Your go-to-guide for modern data infrastructure with open-source tooling. Image courtesy of Sigmund of Unslpash.com

Your Blueprint to Building Reliable Data Infrastructure With Open-Source

The Data Engineering blueprint for data infrastructure that outlines the open-source options at each layer of the modern data stack.

Abhi Vaidyanatha
Abhi Vaidyanatha

The paradox of choice is real when it comes to setting up your data infrastructure. The modern data stack has more options than ever before, with a wide array of modular tools that you can mix and match to suit your business needs. That freedom can be daunting.

Personally, I like to compare the options of tools for a modern data stack to a buffet. The modern data stack has a wide array of options, and more often than not, you load your plate up with more than you can handle.

Recently, we have noticed a trend among data teams choosing open-source tools for their data stacks when either building or re-evaluating their existing infrastructure.

With the current state of the market, it makes sense to continuously evaluate your stack to ensure that you are keeping costs down. Companies are beginning to opt for open-source toolkits due to their low cost, high flexibility, and helpful developer communities.

Martin Woodward, VP of developer relations at GitHub perfectly summed up why companies are opting for open-source. “There are a number of benefits to open source, from providing an environment to work fast and flexibly, to enabling collaboration from developers around the world,” said Woodward.  “No single person or team can make the progress that we can all make together.”

Every organization's approach to building a data stack will vary based on a variety of factors. With that in mind, we put together a basic blueprint that outlines the options at each layer of the data stack and the open-source tools that are available to use.

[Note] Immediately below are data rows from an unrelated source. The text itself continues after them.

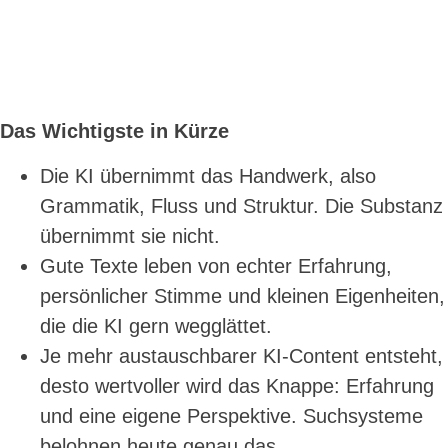
Das Wichtigste in Kürze
Die KI übernimmt das Handwerk, also
Grammatik, Fluss und Struktur. Die Substanz
übernimmt sie nicht.
Gute Texte leben von echter Erfahrung,
persönlicher Stimme und kleinen Eigenheiten,
die die KI gern wegglättet.
Je mehr austauschbarer KI-Content entsteht,
desto wertvoller wird das Knappe: Erfahrung
und eine eigene Perspektive. Suchsysteme
belohnen heute genau das.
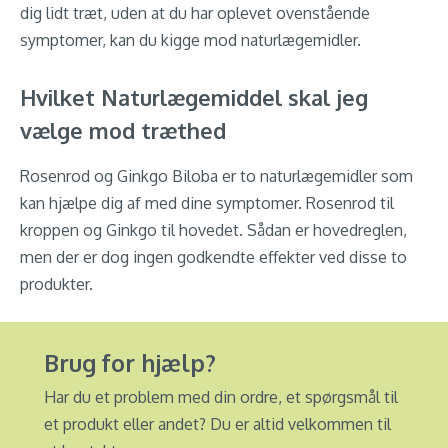
dig lidt træt, uden at du har oplevet ovenstående
symptomer, kan du kigge mod naturlægemidler.
Hvilket Naturlægemiddel skal jeg
vælge mod træthed
Rosenrod og Ginkgo Biloba er to naturlægemidler som
kan hjælpe dig af med dine symptomer. Rosenrod til
kroppen og Ginkgo til hovedet. Sådan er hovedreglen,
men der er dog ingen godkendte effekter ved disse to
produkter.
Brug for hjælp?
Har du et problem med din ordre, et spørgsmål til
et produkt eller andet? Du er altid velkommen til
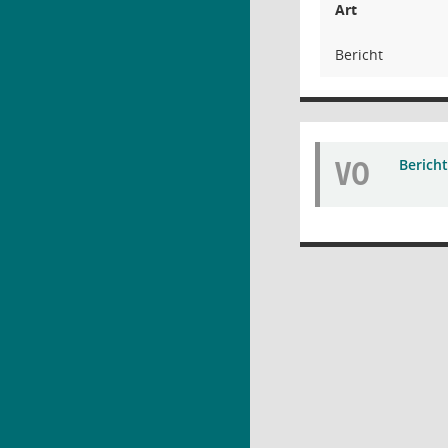
Art
Bericht
VO
Bericht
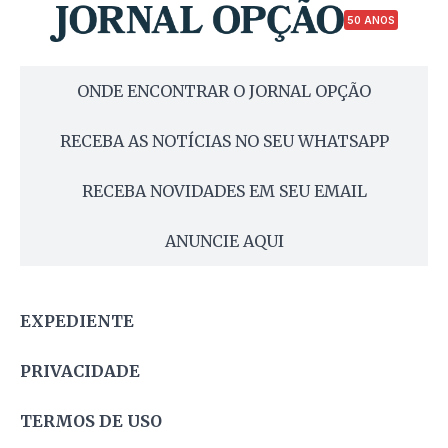
50 ANOS
ONDE ENCONTRAR O JORNAL OPÇÃO
RECEBA AS NOTÍCIAS NO SEU WHATSAPP
RECEBA NOVIDADES EM SEU EMAIL
ANUNCIE AQUI
EXPEDIENTE
PRIVACIDADE
TERMOS DE USO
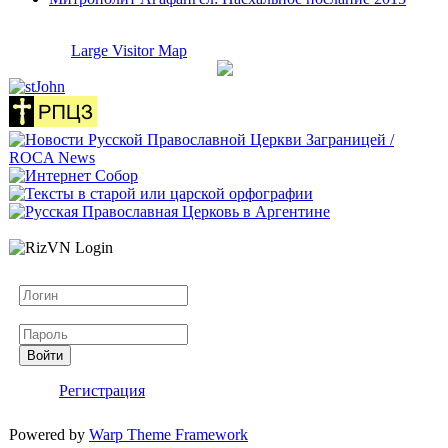
Large Visitor Map
Логин
Пароль
Войти
Регистрация
Powered by
Warp Theme Framework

What is data infrastructure?

Data Infrastructure refers to the set of tools that guide data from extraction to analysis. Photo by CHUTTERSNAP / Unsplash

Before diving into the five foundational layers of the modern data stack, it is important to understand what we mean when we refer to data infrastructure. When we talk about data infrastructure, we are referring to the set of tools that guide data from being extracted to being suitable for an end user to analyze or leverage. Typically, companies follow either an extract, transform, load (ETL) or extract, load, transform (ELT) paradigm for their data.

First, during extraction, data gets collected from its sources. Then it gets loaded into a central repository and transformed into a consumable form, or vice versa. Solid data infrastructure is the foundation for BI and monitoring—and essential for advanced real-time analytics and machine learning automation.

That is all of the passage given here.